Durante muito tempo, a base da Psicologia foi o positivismo – observar, medir, replicar. Mas, ao objetivar demais, o positivismo também cega: ilumina apenas um canto da sala, deixando na sombra a complexidade pulsante da vida. Como lembra Lane, a vida não é linear, mas dialética: feita de avanços e recuos, de desejos contraditórios, de incertezas. É nesse fluxo que o sujeito se constitui.

Lidar com contradições, no entanto, não é simples.
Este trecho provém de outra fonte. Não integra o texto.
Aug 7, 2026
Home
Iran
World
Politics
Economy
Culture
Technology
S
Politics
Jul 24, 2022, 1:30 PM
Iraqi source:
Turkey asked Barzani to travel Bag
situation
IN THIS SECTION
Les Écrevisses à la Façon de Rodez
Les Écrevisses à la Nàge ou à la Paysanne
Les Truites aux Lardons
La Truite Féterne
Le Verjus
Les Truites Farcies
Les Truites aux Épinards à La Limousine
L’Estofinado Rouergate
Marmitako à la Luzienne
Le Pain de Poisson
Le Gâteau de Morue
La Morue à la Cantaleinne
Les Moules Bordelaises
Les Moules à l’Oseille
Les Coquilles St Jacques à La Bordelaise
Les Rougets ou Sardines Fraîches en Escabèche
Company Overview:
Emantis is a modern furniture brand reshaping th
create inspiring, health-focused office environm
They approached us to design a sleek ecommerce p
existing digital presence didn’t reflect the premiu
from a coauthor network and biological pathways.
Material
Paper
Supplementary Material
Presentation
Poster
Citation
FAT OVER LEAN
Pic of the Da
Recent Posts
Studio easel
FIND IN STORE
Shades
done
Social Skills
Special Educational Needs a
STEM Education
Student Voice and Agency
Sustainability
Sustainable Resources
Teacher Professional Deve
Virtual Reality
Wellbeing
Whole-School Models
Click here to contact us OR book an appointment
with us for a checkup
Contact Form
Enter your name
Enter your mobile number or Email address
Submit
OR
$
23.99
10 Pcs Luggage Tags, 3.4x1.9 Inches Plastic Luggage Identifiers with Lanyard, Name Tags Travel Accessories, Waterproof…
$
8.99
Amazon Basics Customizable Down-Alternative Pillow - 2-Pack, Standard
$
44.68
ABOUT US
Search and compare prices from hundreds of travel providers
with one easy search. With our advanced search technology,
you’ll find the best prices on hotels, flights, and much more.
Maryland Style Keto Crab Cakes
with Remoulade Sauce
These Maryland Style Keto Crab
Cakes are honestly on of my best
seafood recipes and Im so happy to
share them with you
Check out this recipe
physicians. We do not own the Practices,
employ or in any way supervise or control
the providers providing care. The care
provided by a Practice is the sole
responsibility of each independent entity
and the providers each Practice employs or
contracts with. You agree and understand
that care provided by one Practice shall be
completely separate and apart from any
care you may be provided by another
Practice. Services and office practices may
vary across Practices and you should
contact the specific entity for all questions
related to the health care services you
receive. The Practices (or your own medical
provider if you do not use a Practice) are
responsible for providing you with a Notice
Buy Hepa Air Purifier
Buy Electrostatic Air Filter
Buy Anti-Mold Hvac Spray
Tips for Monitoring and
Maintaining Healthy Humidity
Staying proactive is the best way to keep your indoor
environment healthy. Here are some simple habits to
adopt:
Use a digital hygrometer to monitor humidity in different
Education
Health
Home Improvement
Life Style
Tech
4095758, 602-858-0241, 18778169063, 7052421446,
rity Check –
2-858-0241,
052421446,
Por isso, precisamos de ideologias – no sentido amplo do termo – para sustentar a vida, como o bastidor sustenta o tecido no bordado. O problema surge quando essas ideologias deixam de ser ferramentas e se tornam prisões. Machismo, racismo, meritocracia tóxica (“só depende de você”) são exemplos de ideologias que, em vez de movimentar, paralisam, silenciam, apagam vidas.

Silvia Lane propõe uma Psicologia Social que nasce da materialidade, que observa o real e, a partir dele, constrói categorias como emoção, identidade e inconsciente. Uma Psicologia que vai ao campo, observa, abstrai e transforma. Não se trata de negar a abstração, mas de reconhecer que ela só faz sentido se enraizada no concreto.

Outro ponto central em sua proposta é a noção de sujeito coletivo. Não existimos fora do grupo, nem nos formamos sem linguagem. É na relação com o outro que surgem a cultura, os afetos e, por fim, a consciência – que não é apenas individual, mas também social e histórica.

Ao afirmar que toda Psicologia é Social, Lane não desqualifica outras áreas da Psicologia. Pelo contrário, amplia o olhar. Conhecer o sujeito é também compreender sua inserção cultural, econômica e histórica. Valorizar a individualidade, sim – mas entendendo que ela é atravessada por coletividades.

Em tempos em que se fortalece o discurso de que “cada um é responsável pelo seu próprio sucesso ou fracasso”, revisitar Silvia Lane é um gesto de resistência. É lembrar que o sujeito não nasce pronto: ele se constrói.

Até a próxima.

Referência:
Lane, S. T. M. (1989). Psicologia social: O homem em movimento (8ª ed.). Editora Brasiliense.